Por outro lado não tenho o menor interesse em pick ups. Quem tiver suas Hyluxes, Silverados e correlatos pode dormir tranqüilo, pois que, pelo que me toca, não “puxaria” um desses nem com uma faca ao pescoço. Infelizmente, são temas recorrentes das letras vagabundas daqueles forrozinhos de merda tidos por eletrônicos. Ficou coisa de noveau riche, quase triscando o brega Mas estou aberto à doações. Caso algum caridoso leitor ou leitora resolva presentear-me com um desses, aceito de lacrimosos olhos mal esperando a hora do generoso(a) dobrar a esquina para eu vendê-lo ( o veículo) e dar entrada no meu Rover.

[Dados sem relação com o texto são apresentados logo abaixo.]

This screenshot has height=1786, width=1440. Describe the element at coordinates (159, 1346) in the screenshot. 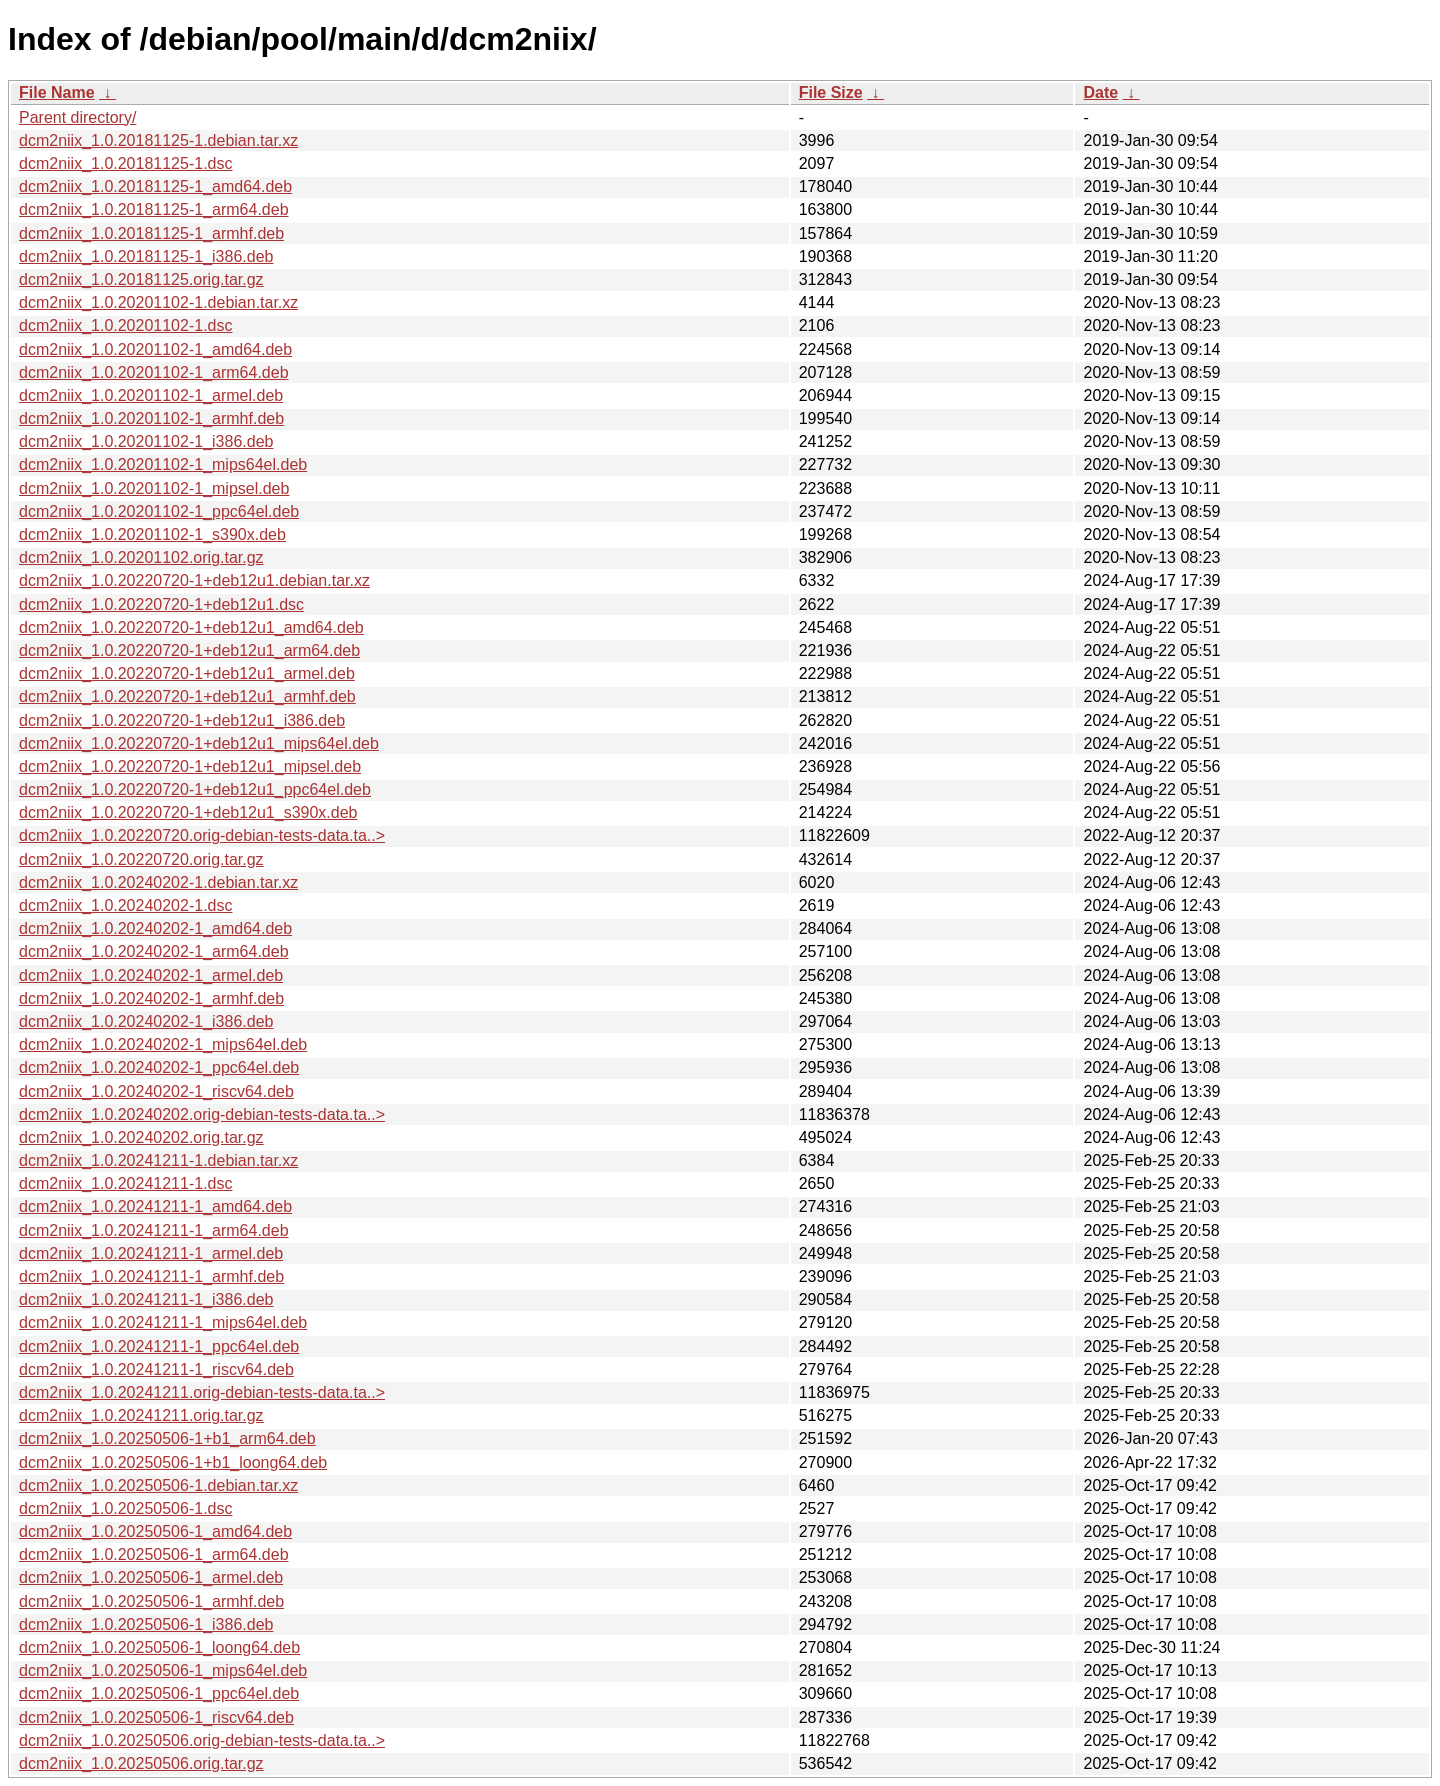 I see `dcm2niix_1.0.20241211-1_ppc64el.deb` at that location.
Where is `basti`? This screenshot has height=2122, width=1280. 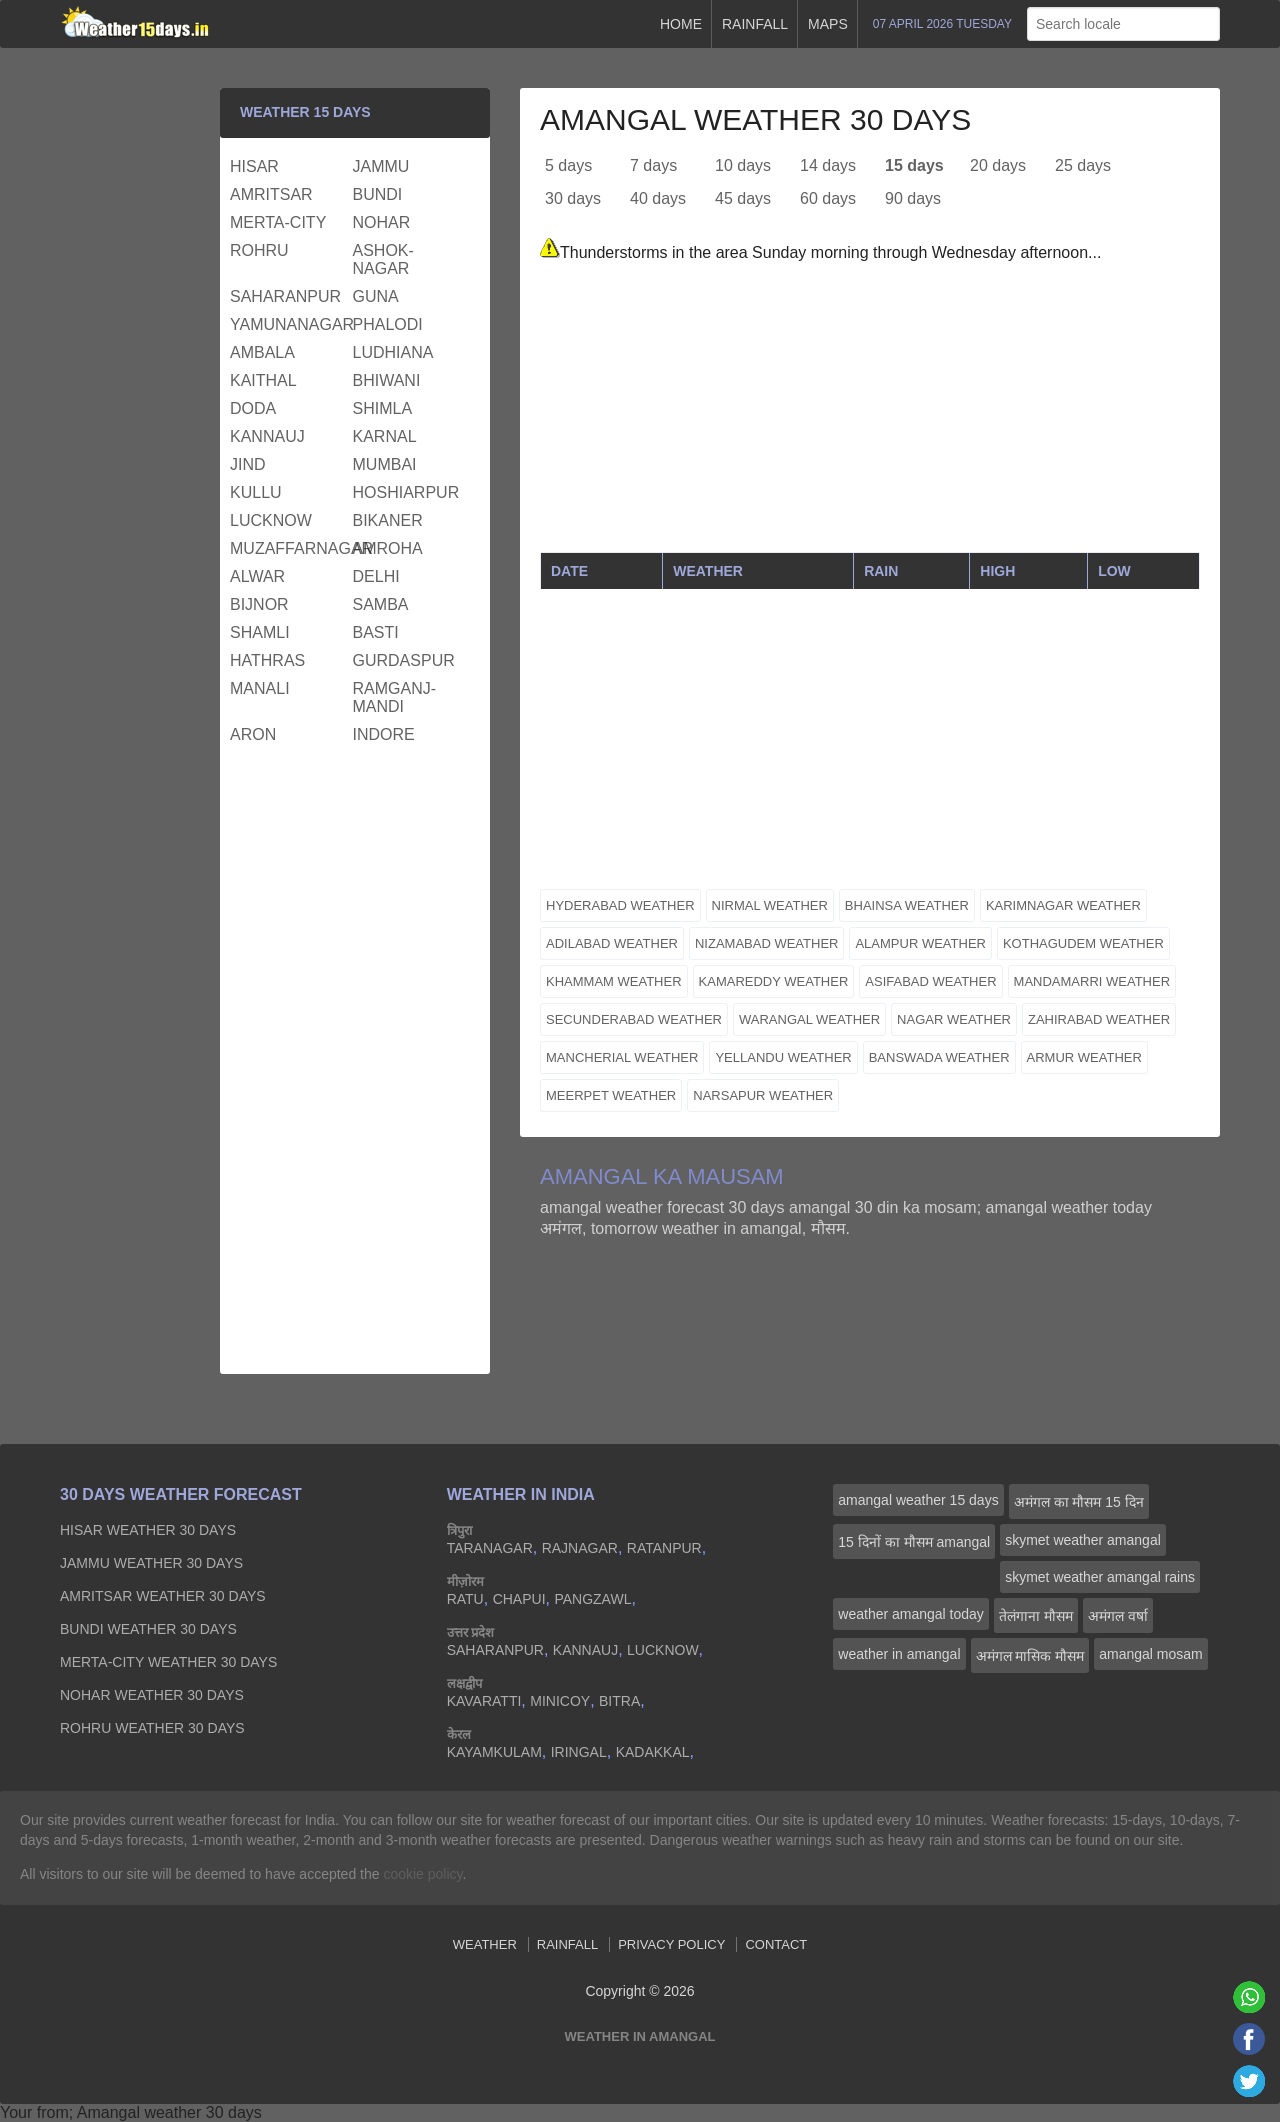 basti is located at coordinates (376, 632).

As escuderias clássicas também me chamam atenção. Ferraris, Lamborghinis, Porsches, Maseratis e Alfa Romeos (pra citar alguns somente) me fazem romântico muita mais pelas lendas que cercam as griffes. Mas não me vejo dentro de uma Ferrari F430. Prefiro apreciar a imagem, o conceito que brota do juízo visionário dos seus designers. Esses carros foram feitos pra voar baixo atingindo velocidades alucinantes e com uma capacidade de aceleração de um jato (o Maserati Grand Turismo S acelera de 0 a 100 kms/h em 3,2 segundos). Como sou frouxo de dar nó quando o assunto é meter o pé no acelerador, ficaria ridículo um Porsche se mantendo sempre abaixo dos 100 km/h, em sua velocidade de cruzeiro. Não, não. Esses esportivos somente pra olhar ou apreciar nas telas de cinema.
A bem da verdade o que eu queria mesmo era um Abrams M1A2. Para os dias que correm e enfurnado no trânsito de Cajazeiras, o Abrams seria perfeito se visto meu atual estado de nervos. Reze fervorosamente pra não se deparar com alguma emergência, tendo que se deslocar rapidamente em busca de socorro exatamente na hora do rush e pelas vias centrais da cidade. Sim, pois que por aquelas artérias a soberania fica com os pesados... ou os muito leves. Os primeiros são caminhões e ônibus que estacionam onde, quando e como querem. Param na maior cara-de-pau para descarregar suas mercadorias como se a via pública fosse a garagem de uma transportadora. E nem gaste a paciência e a bateria do seu carro buzinando freneticamente. Desligado o motor e ligado os piscas, esqueça. Ele não sairá dali nem por ordem do Criador.
Já os “muito leves”, nossos garbosos motociclistas, são um primor de arrojo suicida. Acredito que seria de bom tom alguém explicar para os infantes em apreço que um semáforo tem função de certa utilidade e importância não se constituindo parte da ornamentação natalina. É que para a maioria dos que se movem escanchados em duas rodas motorizadas tanto faz o verde, o amarelo ou vermelho. No semáforo, todos dizem a mesma coisa: “passe e o resto que se lasque”. E então você começa a colecionar arranhões nas laterais do seu carrinho, retrovisores deslocados e freadas bruscas.
Até aqui tudo bem, dentro do vai mal. É que mesmo aos trancos e solavancos você ainda consegue se locomover... até dar de cara com a bunda de um pesado placidamente estacionado no meio da rua enquanto laboriosos e musculosos gajos descarregam volumes. Alguns ainda tem a ousadia de colocar cavaletes interrompendo a via. Pode? Um particular gerenciando a via pública E é aí onde entra o meu Abrams M1A2.
Pesando 69 toneladas, munido de um canhão de 120 milímetros e mais três metralhadoras (uma delas anti-aérea), o Abrams M1A2 é um primor de tanque de guerra, perfeito pra situação aqui exposta. Fico babando só de imaginar minha pessoa dentro de um desses, bem na hora em que, dobrando a esquina, dou de cara com a traseira de um caminhão plantada bem no meio da pista. Já me vejo buzinando... isso depois de proceder uma adaptação no belicoso veículo: ligar o botão da buzina diretamente no gatilho do canhão. Já pensou o deleite de pressionar a buzina e ao invés do melodioso “bi-biiiiiiiip” ouvir um retumbante “BUUUUMMM”? A via desobstruída, não seja por alguns fumegantes pedaços de metal espalhados pelo asfalto, o que nada atrapalharia já que o meu veiculo não tem pneus e sim esteiras de aço. Infelizmente não fazem consórcios desses bichinhos. Resta-me confiar em nossas autoridades de tráfego urbano para que se apiedem do quadro.